1048-Longest_String_Chain.cpp

/*******************************************************************************
 * 1048-Longest_String_Chain.cpp
 * Billy.Ljm
 * 23 September 2023
 *
 * =======
 * Problem
 * =======
 * https://leetcode.com/problems/longest-string-chain/
 *
 * You are given an array of words where each word consists of lowercase English
 * letters.
 *
 * wordA is a predecessor of wordB if and only if we can insert exactly one
 * letter anywhere in wordA without changing the order of the other characters
 * to make it equal to wordB.
 *
 * For example, "abc" is a predecessor of "abac", while "cba" is not a
 * predecessor of "bcad".
 *
 * A word chain is a sequence of words [word1, word2, ..., wordk] with k >= 1,
 * where word1 is a predecessor of word2, word2 is a predecessor of word3, and
 * so on. A single word is trivially a word chain with k == 1.
 *
 * Return the length of the longest possible word chain with words chosen from
 * the given list of words.
 *
 * ===========
 * My Approach
 * ===========
 * Every predecessor will be one character shorter than its successor. Thus, we
 * can iterate through the strings of ascending lengths, calculating the longest
 * word chain ending with each string.

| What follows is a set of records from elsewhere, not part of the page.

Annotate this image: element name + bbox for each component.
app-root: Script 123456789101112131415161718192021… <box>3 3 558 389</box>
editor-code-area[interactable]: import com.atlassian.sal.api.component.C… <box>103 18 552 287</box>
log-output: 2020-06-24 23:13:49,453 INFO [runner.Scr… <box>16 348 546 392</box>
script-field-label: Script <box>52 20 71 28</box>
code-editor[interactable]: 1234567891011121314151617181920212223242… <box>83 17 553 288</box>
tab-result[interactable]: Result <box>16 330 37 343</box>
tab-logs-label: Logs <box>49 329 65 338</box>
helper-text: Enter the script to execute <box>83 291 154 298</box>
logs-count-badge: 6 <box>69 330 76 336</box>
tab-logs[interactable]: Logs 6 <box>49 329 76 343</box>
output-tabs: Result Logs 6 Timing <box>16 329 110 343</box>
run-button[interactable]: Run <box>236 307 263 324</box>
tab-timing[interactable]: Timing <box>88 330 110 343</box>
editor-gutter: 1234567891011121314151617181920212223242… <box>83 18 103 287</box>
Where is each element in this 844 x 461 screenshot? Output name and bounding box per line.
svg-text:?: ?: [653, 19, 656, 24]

If the new string has predecessors, then
 * its maximum chain length will be the max of its predecessors plus one.
 * Otherwise the new string will form a single-element chain.
 * 
 * This has a time complexity of O(n^2), and a space complexity of O(n), where
 * n is the number of words
 ******************************************************************************/

#include <iostream>
#include <vector>
#include <algorithm>

using namespace std;

/**
 * << operator for vectors
 */
template <typename T>
std::ostream& operator<<(std::ostream& os, const std::vector<T>& v) {
	os << "[";
	for (const auto elem : v) {
		os << elem << ",";
	}
	if (v.size() > 0) os << "\b";
	os << "]";
	return os;
}

/**
 * Solution
 */
class Solution {
private:
	/**
	 * Check is pred is a predcessor of succ
	 */
	bool checkPred(string pred, string succ) {
		int offset = 0;
		for (int i = 0; i < pred.length(); i++) {
			while (pred[i] != succ[i + offset]) {
				offset++;
				if (offset > 1) return false;
			}
		}
		return true;
	}

public:
	int longestStrChain(vector<string>& words) {
		// sort in asceding string length
		sort(words.begin(), words.end(),
			[](const string lhs, const string rhs) {
				return lhs.length() < rhs.length();
			});

		// count max chain ending with each char
		vector<int> maxchain(words.size(), 1);
		for (int i = 1; i < words.size(); i++) {
			int maxpred = 0; // max chain length of predcessors
			// find all possible predecessors
			for (int j = i - 1; j >= 0; j--) {
				if (words[j].length() < words[i].length() - 1) break;
				else if (words[j].length() == words[i].length()) continue;
				if (checkPred(words[j], words[i])) {
					maxchain[i] = max(maxchain[i], maxchain[j] + 1);
				}
			}
		}

		// find max chain ending with any char
		return *max_element(maxchain.begin(), maxchain.end());
	}
};

/**
 * Test cases
 */
int main(void) {
	Solution sol;
	vector<string> words;

	// test case 1
	words = { "a","b","ba","bca","bda","bdca" };
	std::cout << "longestStrChain(" << words << ") = ";
	std::cout << sol.longestStrChain(words) << std::endl;

	// test case 2
	words = { "xbc","pcxbcf","xb","cxbc","pcxbc" };
	std::cout << "longestStrChain(" << words << ") = ";
	std::cout << sol.longestStrChain(words) << std::endl;

	// test case 3
	words = { "abcd","dbqca" };
	std::cout << "longestStrChain(" << words << ") = ";
	std::cout << sol.longestStrChain(words) << std::endl;

	return 0;
}